The real vote takes place today, on December the 15th, or, as the Constitution so clearly puts it, on the first Monday after the second Wednesday of the third December month after the September month of the year two years before Election Year (I hope I am getting that right).

Today, the Electors meet in the capitols of their respective states and cast their ballot. Presumably, they will cast it for the candidate that the people of their state voted for, but they do not have to. They can cast it for whoever they want, or not cast it at all.

This is the Electoral College, a very complicated electoral system that leaves even most American voters confused. Every year I teach the American Presidency, I have to learn it again before my class on the American electoral system. Every year, one student asks one question I don't have the answer to.

As a simplistic reminder, here is what it boils down to.

The American voters do not elect their president directly. They elect a list -- it is really called a slate -- of Electors. This year, they chose either the list for Obama, or the list for McCain. In Oklahoma for example, they chose the list for McCain. On the list in Oklahoma, there are seven Electors, which equals the number of congresspeople Oklahoma has in Washington (5 representatives and 2 senators). Today, these seven Electors meet in the capitol in Oklahoma City and presumably cast their ballot for McCain. They will be 7 of the 173 Electoral votes won by McCain.

At the end of the day, 538 ballots will be cast through the nation. They will be counted by the Congress in joint session on January 6.
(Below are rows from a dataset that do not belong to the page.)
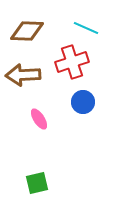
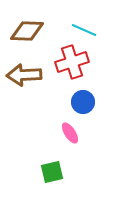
cyan line: moved 2 px left, 2 px down
brown arrow: moved 1 px right
pink ellipse: moved 31 px right, 14 px down
green square: moved 15 px right, 11 px up
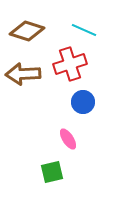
brown diamond: rotated 16 degrees clockwise
red cross: moved 2 px left, 2 px down
brown arrow: moved 1 px left, 1 px up
pink ellipse: moved 2 px left, 6 px down
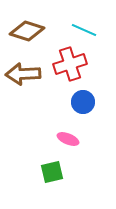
pink ellipse: rotated 35 degrees counterclockwise
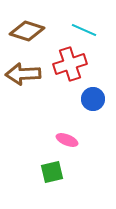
blue circle: moved 10 px right, 3 px up
pink ellipse: moved 1 px left, 1 px down
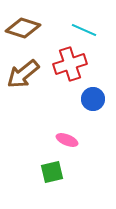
brown diamond: moved 4 px left, 3 px up
brown arrow: rotated 36 degrees counterclockwise
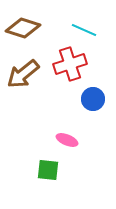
green square: moved 4 px left, 2 px up; rotated 20 degrees clockwise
Why such a system in "the best democracy in the whole universe"?

Well, because the Founding Fathers did not trust the people back in 1787. The US government was doing so poorly under the first constitution, the Articles of Confederation, that many people started to feel nostalgic of the British tyranny. So to make sure elections would go as planned, the Founding Fathers made sure that people who knew better would cast the final votes, the votes that counted.
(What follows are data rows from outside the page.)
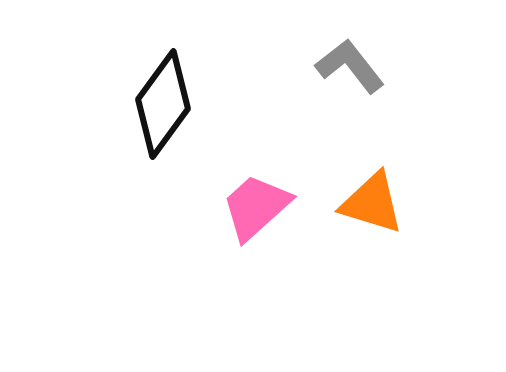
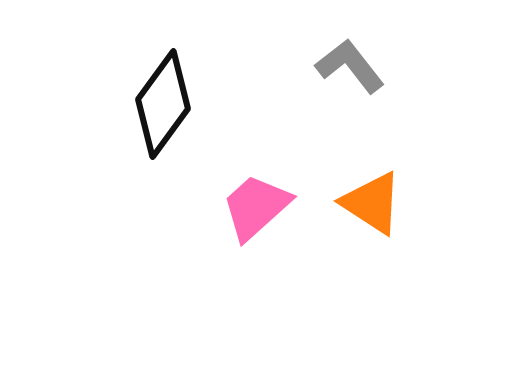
orange triangle: rotated 16 degrees clockwise
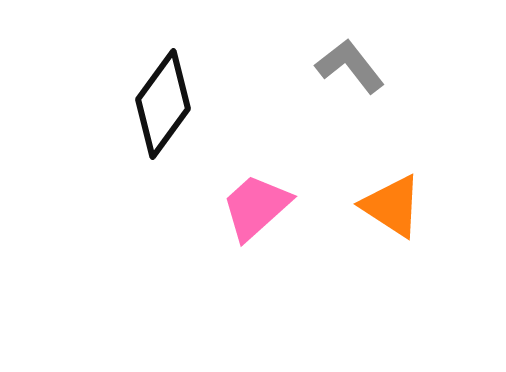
orange triangle: moved 20 px right, 3 px down
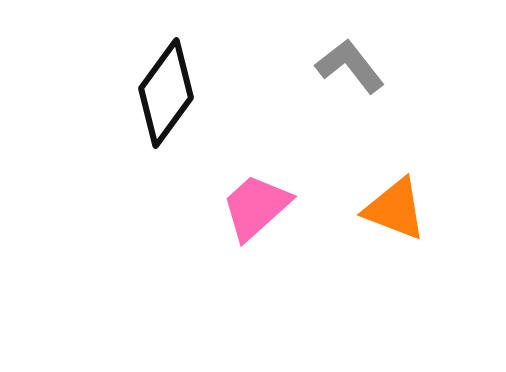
black diamond: moved 3 px right, 11 px up
orange triangle: moved 3 px right, 3 px down; rotated 12 degrees counterclockwise
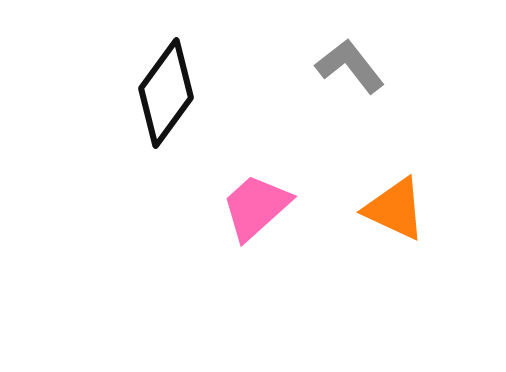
orange triangle: rotated 4 degrees clockwise
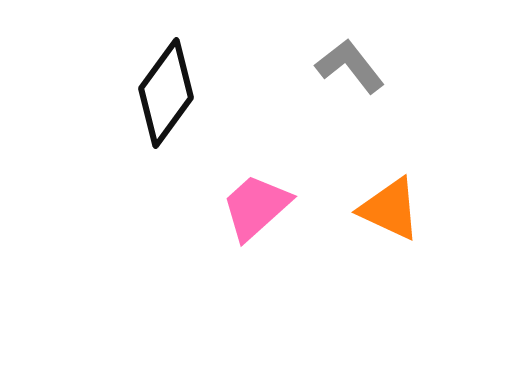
orange triangle: moved 5 px left
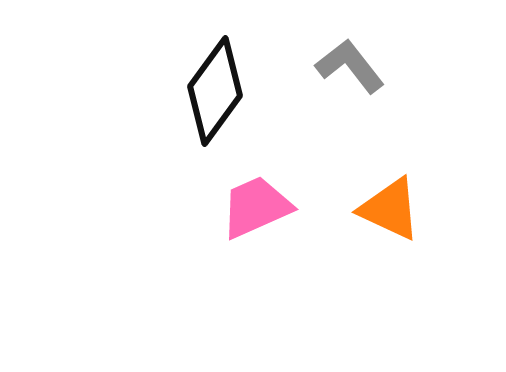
black diamond: moved 49 px right, 2 px up
pink trapezoid: rotated 18 degrees clockwise
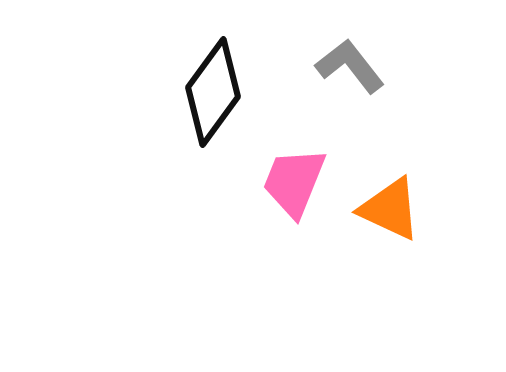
black diamond: moved 2 px left, 1 px down
pink trapezoid: moved 38 px right, 25 px up; rotated 44 degrees counterclockwise
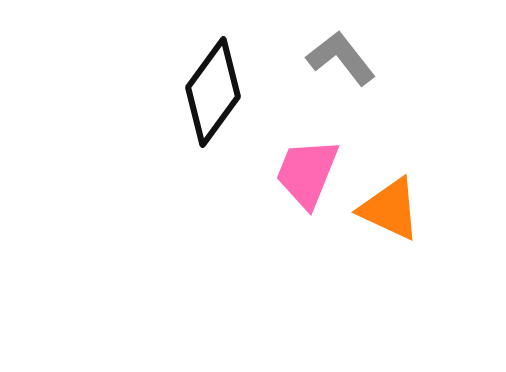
gray L-shape: moved 9 px left, 8 px up
pink trapezoid: moved 13 px right, 9 px up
Of course, that is not the official explanation. The official explanation is that with this system, small states, with a small population, can have a weight in the elections.
Of course, when we see what actually happens during a campaign, this explanation is not very convincing. Small states never see any candidate, especially if the polls show that they are very likely to go one side or the other.
Again, let's take Oklahoma as an example. This is a very red state -- the reddest this year -- with only 7 Electoral votes. Because it was very likely Oklahoma would go for McCain, Obama never came to Oklahoma during the campaign. Not only that, but because Oklahoma was a sure state for him, McCain never came either.
In a word, the voters in Oklahoma were taken for granted.

And that is the case of many states.

There is something wrong in "the best democracy in the world."
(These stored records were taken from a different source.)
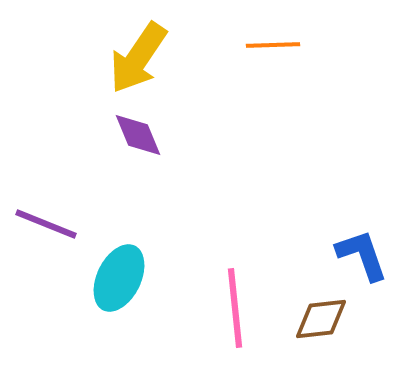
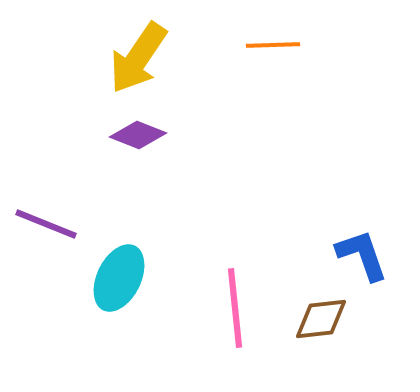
purple diamond: rotated 46 degrees counterclockwise
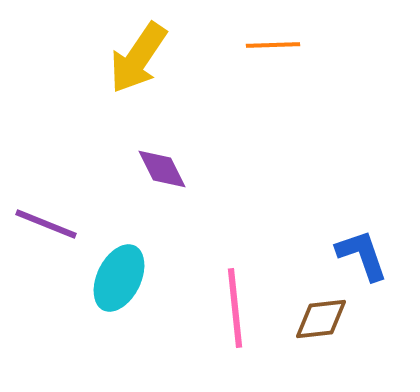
purple diamond: moved 24 px right, 34 px down; rotated 42 degrees clockwise
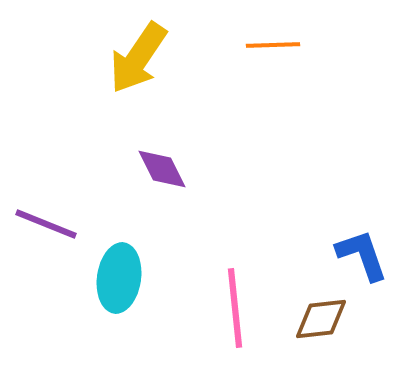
cyan ellipse: rotated 18 degrees counterclockwise
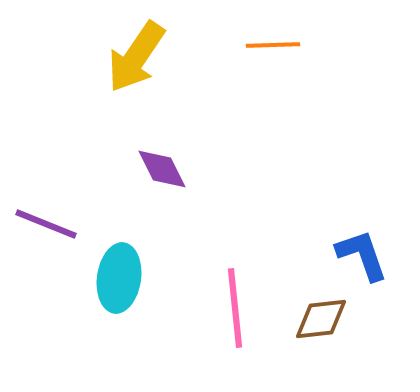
yellow arrow: moved 2 px left, 1 px up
Now, why such delay between the popular vote (on November 4 this year), the Electoral vote (today on December 15) and the inauguration of the President on January the 20th?

Well, because at the time the Constitution was drafted, it took that long to count the ballots and to travel the distances.
Mind you, it can still take time to count the ballots. The results of a Senate race in Minnesota are not yet definitive (that's a whole other story that I will tell in a post I am preparing and which will be entitled "Voting in the Third World").

Today, if we know already who will be the next President, it is because of the advent of communications technology. We know (most of) the results on the day of the popular vote simply because the overwhelming media is omniscient enough to be behind every voter and to know who will be inaugurated almost three months later.

But let us ponder over this for a minute. We know only thanks to the media. Nothing will be official before January 20. But during the whole campaign, John and Sarah told us the media were biased, that Barack was their pet, that they were basically campaigning for him!

What if... what if the media, all this time, were telling us Obama won so that we can get used to the idea of having a Muslim Socialistic terrorist at the head of the "best country on the surface of the earth"?
Once the people is brainwashed into believing that that's okay, then it will be too late to react.

Oh, my gosh, what if they are reading this right now, as I write. They are everywhere, these bloody commies. What if aaaarrrrrrrggggggghhhhhh.............

1 comment:

Rena said...

Interesting blog about the election. Wish I'd found it during the campaign -- living through the past year in Oklahoma took a lot of the fun out of it for me. Nothing quite proved that Oklahoma's different more than Nov. 4.

Anyway, sounds like you'll be leaving OK soon and returning to France. Some guys have all the luck.